▶ [Task description] Using the data below, copy out all lines with the word "Unterlagen".

(Stored items)
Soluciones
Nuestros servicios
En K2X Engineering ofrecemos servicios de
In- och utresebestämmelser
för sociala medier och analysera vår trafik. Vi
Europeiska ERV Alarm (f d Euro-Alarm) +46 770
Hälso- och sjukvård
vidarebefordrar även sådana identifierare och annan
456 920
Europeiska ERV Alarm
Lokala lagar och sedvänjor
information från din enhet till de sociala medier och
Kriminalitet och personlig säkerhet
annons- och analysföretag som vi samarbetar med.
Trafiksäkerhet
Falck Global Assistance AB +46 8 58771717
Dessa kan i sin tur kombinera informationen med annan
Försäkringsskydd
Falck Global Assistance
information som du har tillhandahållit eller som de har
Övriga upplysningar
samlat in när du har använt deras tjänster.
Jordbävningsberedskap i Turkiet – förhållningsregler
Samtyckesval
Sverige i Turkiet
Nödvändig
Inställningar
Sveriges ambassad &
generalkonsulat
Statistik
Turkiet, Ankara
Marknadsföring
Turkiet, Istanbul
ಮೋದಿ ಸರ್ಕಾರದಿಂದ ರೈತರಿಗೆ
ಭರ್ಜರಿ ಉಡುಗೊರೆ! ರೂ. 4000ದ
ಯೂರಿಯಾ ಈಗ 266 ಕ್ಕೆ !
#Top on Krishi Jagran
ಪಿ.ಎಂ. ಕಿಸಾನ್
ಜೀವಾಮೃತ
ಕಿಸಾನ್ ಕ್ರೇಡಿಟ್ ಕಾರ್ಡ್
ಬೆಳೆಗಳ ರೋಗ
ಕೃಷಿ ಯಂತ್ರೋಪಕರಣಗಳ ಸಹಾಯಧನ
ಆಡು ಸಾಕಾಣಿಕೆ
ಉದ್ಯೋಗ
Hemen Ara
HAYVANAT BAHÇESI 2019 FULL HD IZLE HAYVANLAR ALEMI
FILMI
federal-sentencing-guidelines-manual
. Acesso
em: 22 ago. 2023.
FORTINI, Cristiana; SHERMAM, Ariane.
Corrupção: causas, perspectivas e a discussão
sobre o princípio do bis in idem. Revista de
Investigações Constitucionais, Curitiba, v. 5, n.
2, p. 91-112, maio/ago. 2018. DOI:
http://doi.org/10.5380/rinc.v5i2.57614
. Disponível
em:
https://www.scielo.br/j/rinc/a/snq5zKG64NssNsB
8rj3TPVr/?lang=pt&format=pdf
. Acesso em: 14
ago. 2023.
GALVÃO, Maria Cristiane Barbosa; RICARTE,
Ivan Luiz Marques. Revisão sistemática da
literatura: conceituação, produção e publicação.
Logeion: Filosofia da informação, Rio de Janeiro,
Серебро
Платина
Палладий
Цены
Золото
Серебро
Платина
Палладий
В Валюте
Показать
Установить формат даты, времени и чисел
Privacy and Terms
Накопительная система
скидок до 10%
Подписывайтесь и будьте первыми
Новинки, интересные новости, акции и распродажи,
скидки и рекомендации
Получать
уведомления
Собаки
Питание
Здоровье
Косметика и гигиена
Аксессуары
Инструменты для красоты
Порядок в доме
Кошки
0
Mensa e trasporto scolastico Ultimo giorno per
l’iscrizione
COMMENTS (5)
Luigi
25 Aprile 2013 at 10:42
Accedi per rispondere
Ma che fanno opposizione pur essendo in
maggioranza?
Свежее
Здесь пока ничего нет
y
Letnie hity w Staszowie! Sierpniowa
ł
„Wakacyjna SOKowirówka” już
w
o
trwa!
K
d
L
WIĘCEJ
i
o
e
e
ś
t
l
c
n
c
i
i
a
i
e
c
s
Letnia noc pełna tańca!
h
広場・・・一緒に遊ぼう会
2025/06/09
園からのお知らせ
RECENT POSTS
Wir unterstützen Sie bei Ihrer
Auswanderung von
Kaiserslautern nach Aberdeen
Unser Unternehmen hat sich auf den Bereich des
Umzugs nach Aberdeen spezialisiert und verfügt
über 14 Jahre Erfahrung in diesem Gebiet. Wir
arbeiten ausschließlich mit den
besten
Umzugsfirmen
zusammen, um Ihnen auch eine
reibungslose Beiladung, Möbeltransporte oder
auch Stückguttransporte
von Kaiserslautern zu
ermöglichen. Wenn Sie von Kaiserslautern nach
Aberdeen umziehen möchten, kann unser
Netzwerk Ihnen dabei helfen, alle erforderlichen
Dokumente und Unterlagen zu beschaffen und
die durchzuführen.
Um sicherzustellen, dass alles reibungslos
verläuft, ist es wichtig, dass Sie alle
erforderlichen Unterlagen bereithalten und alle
---
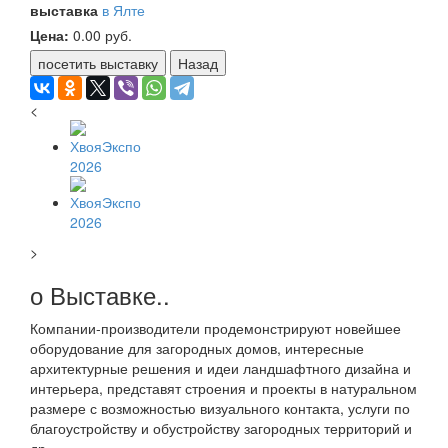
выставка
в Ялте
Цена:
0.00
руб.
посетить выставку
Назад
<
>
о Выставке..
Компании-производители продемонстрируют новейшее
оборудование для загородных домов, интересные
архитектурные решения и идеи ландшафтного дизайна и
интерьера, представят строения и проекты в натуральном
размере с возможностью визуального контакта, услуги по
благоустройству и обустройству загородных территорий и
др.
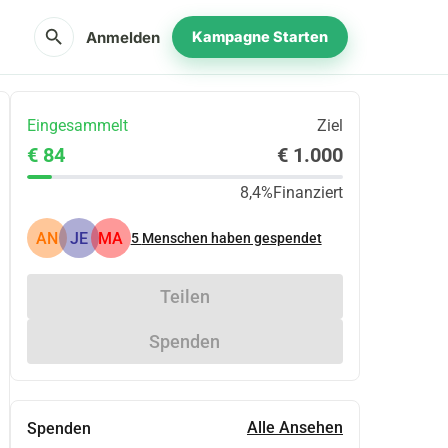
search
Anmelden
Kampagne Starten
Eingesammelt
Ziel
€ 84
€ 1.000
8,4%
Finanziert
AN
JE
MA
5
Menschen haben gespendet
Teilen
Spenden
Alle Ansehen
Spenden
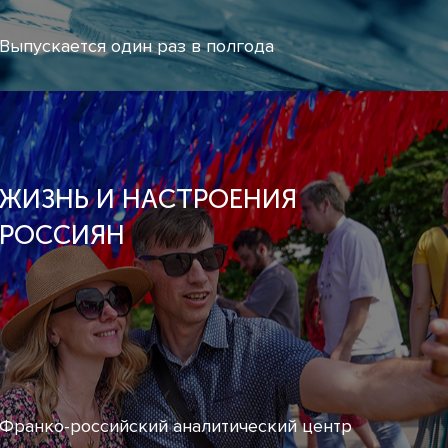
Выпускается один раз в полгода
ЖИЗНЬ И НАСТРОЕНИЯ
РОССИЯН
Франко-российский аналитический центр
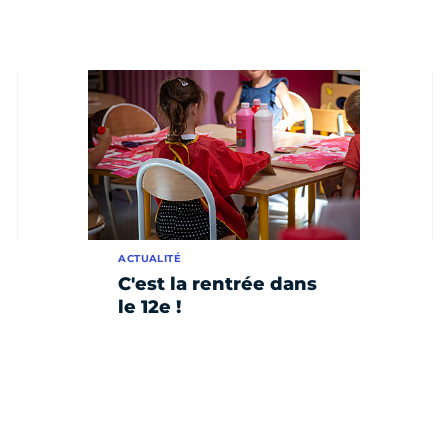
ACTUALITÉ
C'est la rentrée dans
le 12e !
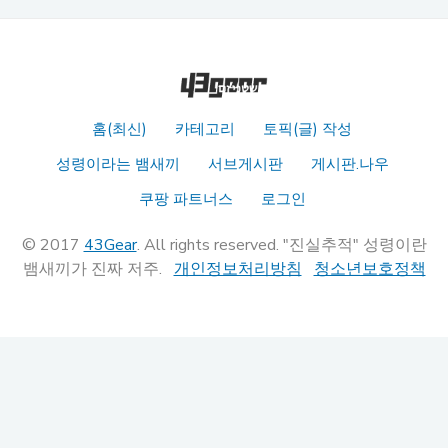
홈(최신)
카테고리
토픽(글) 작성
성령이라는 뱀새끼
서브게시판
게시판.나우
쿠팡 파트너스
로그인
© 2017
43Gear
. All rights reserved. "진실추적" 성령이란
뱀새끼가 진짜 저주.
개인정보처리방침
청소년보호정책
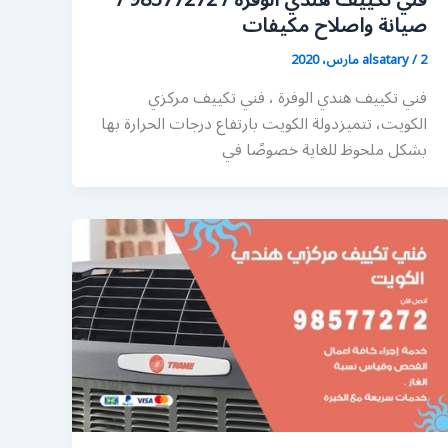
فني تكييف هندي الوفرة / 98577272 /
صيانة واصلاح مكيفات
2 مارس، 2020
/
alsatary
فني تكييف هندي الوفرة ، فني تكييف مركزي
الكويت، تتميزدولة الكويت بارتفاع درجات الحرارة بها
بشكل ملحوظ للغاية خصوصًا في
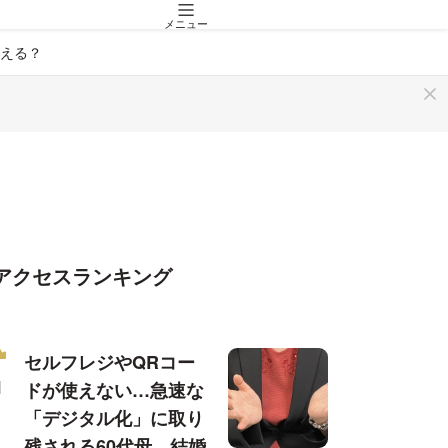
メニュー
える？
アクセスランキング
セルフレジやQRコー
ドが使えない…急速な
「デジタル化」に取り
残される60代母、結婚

▶ [Answer]
Dokumente und Unterlagen zu beschaffen und
erforderlichen Unterlagen bereithalten und alle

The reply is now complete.